— EXTRACTED MATERIAL —
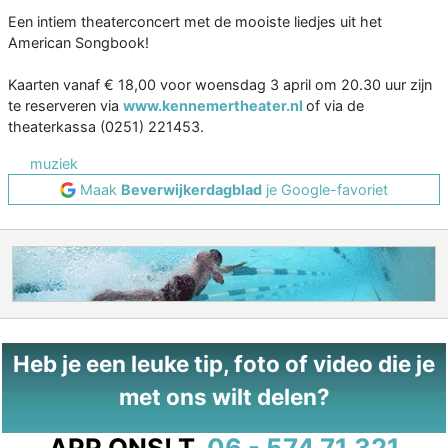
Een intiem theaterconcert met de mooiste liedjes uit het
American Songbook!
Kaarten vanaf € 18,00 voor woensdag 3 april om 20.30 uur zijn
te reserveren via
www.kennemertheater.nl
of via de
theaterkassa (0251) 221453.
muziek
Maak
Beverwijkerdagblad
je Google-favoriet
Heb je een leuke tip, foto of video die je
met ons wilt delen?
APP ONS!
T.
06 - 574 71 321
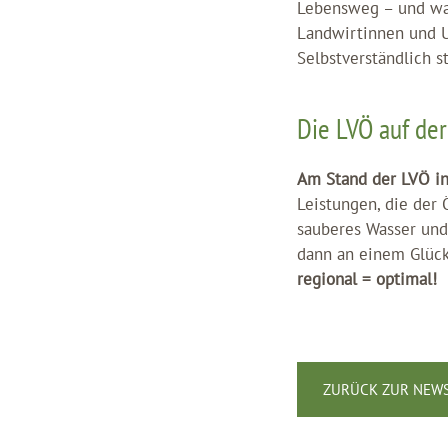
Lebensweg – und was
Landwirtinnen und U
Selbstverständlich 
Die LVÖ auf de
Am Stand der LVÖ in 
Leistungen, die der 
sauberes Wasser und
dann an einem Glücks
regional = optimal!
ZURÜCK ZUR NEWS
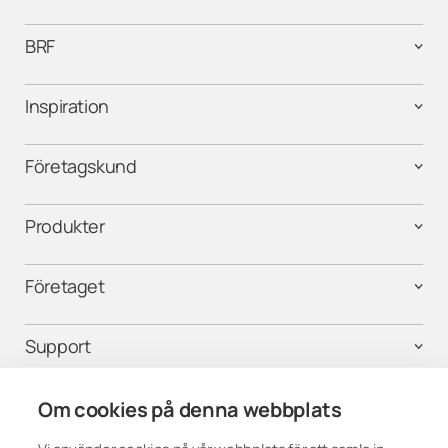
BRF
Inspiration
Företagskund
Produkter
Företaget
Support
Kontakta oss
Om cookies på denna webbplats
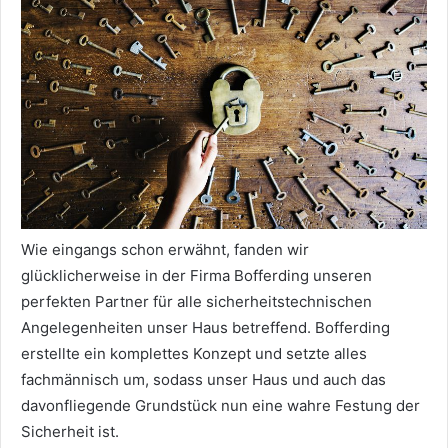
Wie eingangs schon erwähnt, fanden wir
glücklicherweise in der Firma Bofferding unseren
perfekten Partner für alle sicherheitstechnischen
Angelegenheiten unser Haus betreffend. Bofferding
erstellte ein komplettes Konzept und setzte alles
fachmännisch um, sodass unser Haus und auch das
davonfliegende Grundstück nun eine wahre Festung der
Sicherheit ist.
...
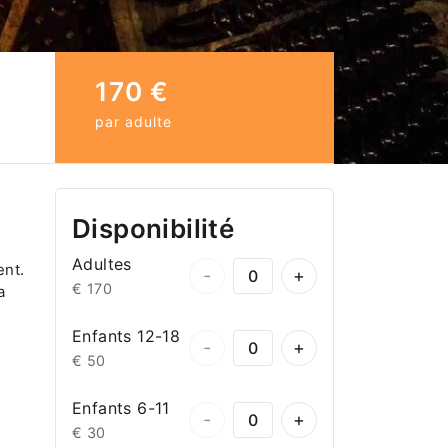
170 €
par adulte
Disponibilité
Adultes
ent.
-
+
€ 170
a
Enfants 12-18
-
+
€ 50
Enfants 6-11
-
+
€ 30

— TO DO —
Your task is to transcribe, with no changes, only the lines of the listing above that lie between the line holding "perfekten Partner für" and the line holding "Sicherheit ist.", inclusive.

— PROBLEM SOLUTION —
perfekten Partner für alle sicherheitstechnischen
Angelegenheiten unser Haus betreffend. Bofferding
erstellte ein komplettes Konzept und setzte alles
fachmännisch um, sodass unser Haus und auch das
davonfliegende Grundstück nun eine wahre Festung der
Sicherheit ist.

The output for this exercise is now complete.